1. This is 'a plaintiff's appeal arising out of a suit brought by the plaintiff alleging himself to be the duly installed mahant, for possession of certain properties transferred by the former mahant. In the connected appeals we have held that the plaintiff has established his claim as the chela of the last mahant, that it is proved that that mahant abdicated and resigned his mahant ship and that he could validly do so, and that the present plaintiff was duly installed as his successor by election. It follows that the plaintiff was entitled to maintain the suit for recovery of possession of property transferred by the last mahant provided there was no legal necessity for the transfer and provided his claim was within time. This appeal relates exclusively to a sale deed dated 18th November 1912 executed by the former mahant, Ram Prasad, for Rupees 3,499-15-0 in favour of Mt. Ureha predecessor of defendants 3 and 4 in respect of village Batelpur. The Court below has held that there is no legal necessity for this sale deed also, but has dismissed the claim on the ground of limitation.
2. In appeal it is urged that the view taken by; the Court below on the question of limitation is wrong. Before 1929 there was at one time some authority for the view that a suit brought by a succeeding mahant to recover possession of property transferred by his predecessor was governed by Article 134, Limitation Act, but in the case of Vidya Varuthl v. Balusami Ayyar AIR. 1922 PC 123 their Lordships of the Privy Council distinctly laid down that a mahant cannot be treated as a trustee to whom property had been conveyed in trust within the meaning of that article, and that therefore Article 134 would not be applicable. Their Lordships applied Article 144, which is the general article for suits for recovery of possession of immovable property.
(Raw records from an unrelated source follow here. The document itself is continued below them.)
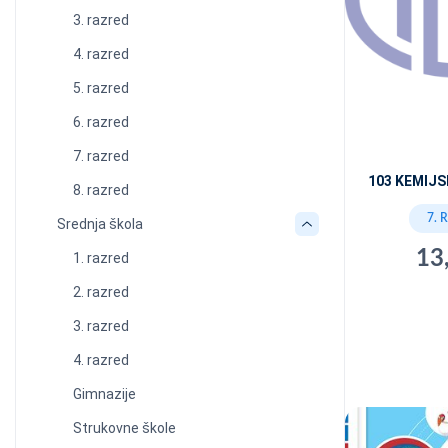
3. razred
4. razred
5. razred
6. razred
7. razred
103 KEMIJ
8. razred
7. 
Srednja škola
13
1. razred
2. razred
3. razred
4. razred
Gimnazije
Strukovne škole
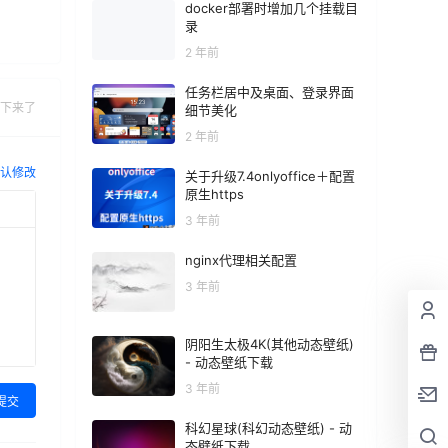
docker部署时增加几个挂载目
录
2 年前
任务栏居中及桌面、登录界面
下来了
细节美化
2 年前
认修改
关于升级7.4onlyoffice＋配置
原生https
3 年前
nginx代理相关配置
3 年前
阴阳生太极4K(其他动态壁纸)
- 动态壁纸下载
3 年前
提交
科幻星球(科幻动态壁纸) - 动
态壁纸下载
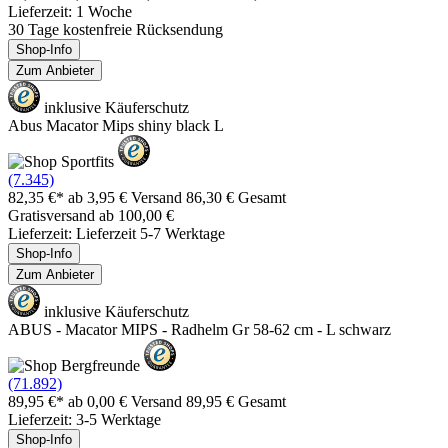
Lieferzeit: 1 Woche
30 Tage kostenfreie Rücksendung
Shop-Info
Zum Anbieter
inklusive Käuferschutz
Abus Macator Mips shiny black L
(7.345)
82,35 €*
ab 3,95 € Versand
86,30 € Gesamt
Gratisversand ab 100,00 €
Lieferzeit: Lieferzeit 5-7 Werktage
Shop-Info
Zum Anbieter
inklusive Käuferschutz
ABUS - Macator MIPS - Radhelm Gr 58-62 cm - L schwarz
(71.892)
89,95 €*
ab 0,00 € Versand
89,95 € Gesamt
Lieferzeit: 3-5 Werktage
Shop-Info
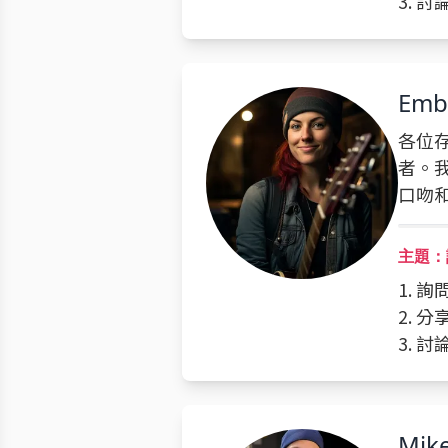
3. 
Emb
各位
者。
口吻
主題：
1. 
2. 
3. 
Mik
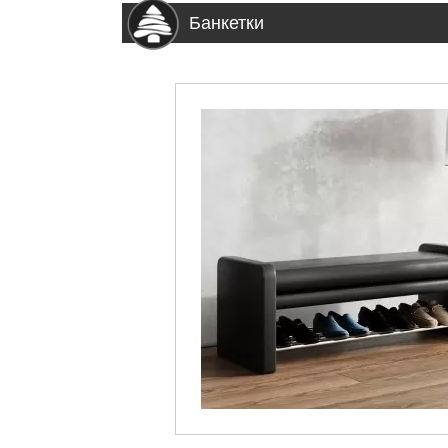
Банкетки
3. The learned advocate for the appellant however relies on the concluding portion of that judgment for the pro- position that adverse possession can never become adverse during the life-time of the trustee who made the transfer. That case however was a special case, in which the plaintiffs were claiming rights as permanent lessees and they had been allowed to remain in possession by the succeeding mahant. Their Lordships came to the conclusion that the proper inference to be drawn from the circumstances of that case was that the new trustee who had power to continue the tenancy had continued it, and consequently the possession of the lessee never become adverse until his death. Where a personal claiming as a permanent lessee and is allowed to remain in possession by a succeeding trustee as lessee, he need not necessarily acquire adverse rights so as to become a permament lessee in perpetuity. The case of an out and out transfer obviously stands on a different footing. In such a case the transferee from the very moment of Ms taking over posses-don asserts adverse title and remains in possession as an adverse proprietor.
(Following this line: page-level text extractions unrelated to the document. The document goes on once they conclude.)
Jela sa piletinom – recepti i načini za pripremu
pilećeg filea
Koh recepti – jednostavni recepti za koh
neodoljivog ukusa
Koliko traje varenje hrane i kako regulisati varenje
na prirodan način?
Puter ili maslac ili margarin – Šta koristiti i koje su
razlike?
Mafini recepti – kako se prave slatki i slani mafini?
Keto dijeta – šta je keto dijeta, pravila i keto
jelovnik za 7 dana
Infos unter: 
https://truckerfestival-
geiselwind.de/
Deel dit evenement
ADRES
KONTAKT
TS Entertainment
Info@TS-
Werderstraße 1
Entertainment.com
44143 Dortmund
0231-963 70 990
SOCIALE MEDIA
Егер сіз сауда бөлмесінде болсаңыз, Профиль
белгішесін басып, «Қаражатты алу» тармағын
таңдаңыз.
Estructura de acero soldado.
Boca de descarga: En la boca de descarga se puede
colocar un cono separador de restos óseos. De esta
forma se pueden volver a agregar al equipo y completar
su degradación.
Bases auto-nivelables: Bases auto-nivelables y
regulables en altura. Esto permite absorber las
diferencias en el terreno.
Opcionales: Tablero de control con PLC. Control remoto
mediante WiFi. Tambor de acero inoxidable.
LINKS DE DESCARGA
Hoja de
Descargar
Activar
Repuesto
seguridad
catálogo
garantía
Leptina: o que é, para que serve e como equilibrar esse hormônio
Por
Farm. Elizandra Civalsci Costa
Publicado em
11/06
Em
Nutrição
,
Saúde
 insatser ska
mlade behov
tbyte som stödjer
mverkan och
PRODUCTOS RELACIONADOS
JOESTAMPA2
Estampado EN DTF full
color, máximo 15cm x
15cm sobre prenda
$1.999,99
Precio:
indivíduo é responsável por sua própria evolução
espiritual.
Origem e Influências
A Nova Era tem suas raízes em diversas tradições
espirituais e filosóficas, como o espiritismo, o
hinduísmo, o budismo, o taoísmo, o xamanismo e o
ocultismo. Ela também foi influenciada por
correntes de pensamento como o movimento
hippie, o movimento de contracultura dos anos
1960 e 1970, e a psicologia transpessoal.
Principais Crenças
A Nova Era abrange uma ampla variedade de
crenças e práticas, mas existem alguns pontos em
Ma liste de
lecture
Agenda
4. Their Lordships of the Privy Council in the case of Lal Chand Marwari v. Ramrup Gir AIR 1926 PC 9 do not think that the point was clearly covered by Vidya Varuthi Thirtha's case AIR. 1922 PC 123. There has been a slight conflict of opinion in this country as a result of the last-mentioned pronouncement. But a Bench of the Madras High Court in the case of Rama Reddy v. Rangadasan AIR 1926 Mad 769, came to the conclusion that adverse possession could only begin to run after the death or retirement of the last trustee who had made the transfer. On the other hand, the contrary view has been accepted by another Bench of the Madras High Court in the case of Vadlamudi Sastrulu v. Venkataseshayya : AIR1928Mad614 , by the Patna High Court in the case of Badri Narain Singh v. Kailash Gir AIR 1926 Pat 239, and the Lucknow Chief Court in the case of Parkas Das v. Janki Ballabh Saran AIR 1926 Oudh 444, and also by the Calcutta High Court in Debendra Nath Sadhu Khan v. Nahrmal Jalan : AIR1930Cal673 .
5. It seems to us that, when the property does not vest in the mahant, but vests in the idol and the mahant purports to transfer it in his capacity as the manager of the idol, adverse possession against the idol commences from the very moment possession is taken under the sale deed, and it cannot be deemed to have been postponed till the mahant died. So far as the vendee is concerned, his possession certainly becomes adverse from the very moment of the sale. We, therefore, think that there is no justification for holding that adverse possession would not commence to run in the case of an out and out transfer until the mahant is dead.
6. This view finds support from the rules laid down by their Lordships of the Privy Council in the cases of Subbaiya Pandaram v. Md. Mustapha Maracayar AIR 1923 PC 175, and Damodar Das v. Adhikari Lakhan Das 1910 37 Cal 885, in both of which their Lordships held that adverse possession commenced from the date of the transfer. We may also point out that the legislature itself realised the difficulty and hardship that might in some cases arise, and has accordingly intervened. Act I of 1929 adds Article 134(b) in the schedule, under which the suit by a new trustee can be brought within 12 years from the date of death, resignation or retirement of the transferor. We are accordingly of opinion that the view taken by the Court below on the question of limitation was correct. The appeal fails, and it is hereby dismissed with costs.